[Dataset excerpts]
____

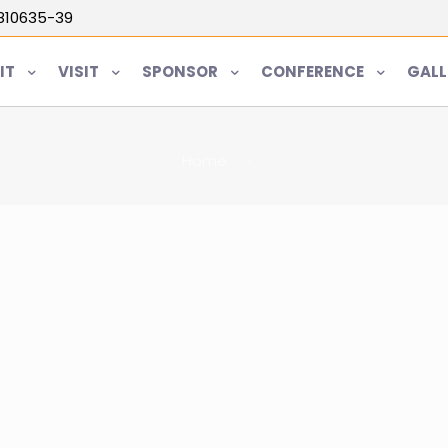
5810635-39
IT
VISIT
SPONSOR
CONFERENCE
GALL
Home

____

- About this exercise -
What is needed is an exact repetition of every entry, without the pictures.

- Solution for this task -
5810635-39
IT
VISIT
SPONSOR
CONFERENCE
GALL
Home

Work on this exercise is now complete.